FC: Dans ce type d'enjeux, et donc dans le mouvement
féministe actuel, tel qu'il fonctionne, la différence
entre lesbiennes et hétéros n'est pas vraiment
pertinente, et on entend rarement celles d'entre nous qui sont
lesbiennes s'y exprimer en tant que telles. Il s'agit de
réfléchir en commun et de s'entendre sur des objectifs,
et chacune gère au mieux ses rapports sexuels et affectifs,
à sa manière.
Sur le travail des groupes de lesbiennes, je ne peux pas me
prononcer: ce serait à vous de m'en parler. Mais être
lesbienne n'est pas nécessairement être
féministe. Les lesbiennes peuvent se regrouper pour des motifs
divers, sans doute accentués par le fait qu'elles incarnent
une forme de sexualité minoritaire ou minorisée, et qui
doit donc s'inventer ses formes relationnelles.

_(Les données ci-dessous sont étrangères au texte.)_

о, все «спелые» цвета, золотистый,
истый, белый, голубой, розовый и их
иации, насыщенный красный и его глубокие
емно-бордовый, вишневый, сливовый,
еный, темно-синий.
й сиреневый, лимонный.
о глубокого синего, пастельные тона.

3K: Mais le mouvement gai et lesbien pose des réflexions nouvelles qui concernent les féministes, par exemple toutes les questions de genre ?

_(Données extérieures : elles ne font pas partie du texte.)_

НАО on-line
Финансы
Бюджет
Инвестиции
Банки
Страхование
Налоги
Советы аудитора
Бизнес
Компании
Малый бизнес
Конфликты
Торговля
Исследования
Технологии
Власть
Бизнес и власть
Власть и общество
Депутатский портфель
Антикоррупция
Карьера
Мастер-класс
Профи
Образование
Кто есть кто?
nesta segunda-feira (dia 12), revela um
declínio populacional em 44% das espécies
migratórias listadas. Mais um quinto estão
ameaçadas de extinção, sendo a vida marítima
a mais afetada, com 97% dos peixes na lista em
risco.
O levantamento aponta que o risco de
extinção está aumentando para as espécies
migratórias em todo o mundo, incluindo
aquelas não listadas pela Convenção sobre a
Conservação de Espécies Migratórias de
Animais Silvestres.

FC: La question du genre,et la distinction entre sexe
(biologique) et genre (culturel) est au cÏur de la théorie
féministe.
En France, certaines l'appellent la question de la "construction
sociale de sexe" même si le terme de social me semble un peu
restrictif. Je pense en effet qu'être lesbienne amène
à s'inventer et à inventer davantage le monde des
relations. En même temps, je suis frappée de voir
comment les anciens modèles hétéros sont souvent
repris par les couples de mes amies lesbiennes, avec tout ce
côté "popote" qu'on avait culpabilisé chez les
couples hétéros. Et aussi comment persiste le
désir d'enfants non seulement adoptifs mais de son propre
corps. C'est positif: ça signifie que les libertés se
manifestent indépendamment du fait de savoir si elles sont
conformes ou non à tel modèle. Car il y a un
écueil de l'anti-conformisme comme du conformisme.

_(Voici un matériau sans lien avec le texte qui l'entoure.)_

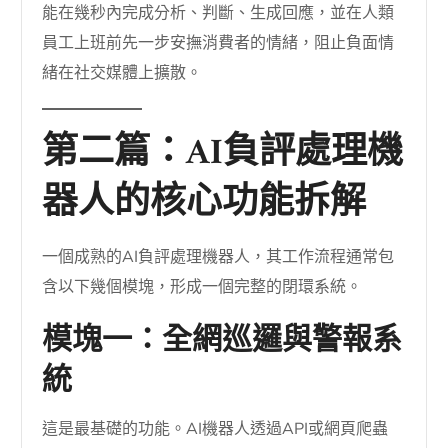
能在幾秒內完成分析、判斷、生成回應，並在人類
員工上班前先一步安撫消費者的情緒，阻止負面情
緒在社交媒體上擴散。
第二篇：AI負評處理機
器人的核心功能拆解
一個成熟的AI負評處理機器人，其工作流程通常包
含以下幾個模塊，形成一個完整的閉環系統。
模塊一：全網巡邏與警報系
統
這是最基礎的功能。AI機器人透過API或網頁爬蟲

Mais en voyant votre revue, j'ai quand même été
étonnée. À quoi bon une revue gaie et lesbienne
si (presque) tout y est conçu pour les gais (je pense entre
autres aux images)? Le rapport lesbiennes/gais, semble encore
marqué par le rapport traditionnel hommes/femmes et la
domination des représentations masculines, celles du
désir masculin.
Les gais semblent s'imposer de manière plus ostentatoire, plus
visible. Ce constat m'a donné à penser que le
féminisme était nécessaire aussi aux
lesbiennes!
Qu'est-ce qui lie les gais et les lesbiennes, en dehors de leur
marginalisation sexuelle et sociale, ce qui n'est pas rien? Il me
semble parfois que dans l'homosexualité, les
caractéristiques relationnelles propres à chaque sexe
s'accentuent, au contraire. Je me demandais donc en lisant votre
revue si dans l'alliance des gais et des lesbiennes, la voix,
l'affirmation des lesbiennes n'est pas estompée plutôt
que renforcée.
On dirait que comme celle de toutes les autres femmes, leur voix
porte moins fort. L'alliance historiquement constituée et
politiquement justifiée des gais et des lesbiennes me semble
faire de l'ombre à la réalité de la dynamique
lesbienne.
Les rapports entre la pratique sexuelle et la culture ne sont
décidément pas simples. Il me semble que chacun/chacune
doit pouvoir se constituer à travers des alliances ou des
proximités multiples.
L'identité n'est pas définissable et ne se fonde jamais
sur un seul trait, qu'il soit national, sexuel, culturel, religieux
ou autre. Et puis, comme l'a écrit Ricoeur, l'identité
est toujours "narrative": elle s'inscrit dans le temps et ses
changements. Le point qui me sert d'ancrage à un certain
moment de mon histoire peut voir son importance s'atténuer ou
disparaître au profit d'un autre à mesure que je
vis.
Tout l'art est celui de se lier et de se délier justement.
Propos recueillis par Cécile Chaignot.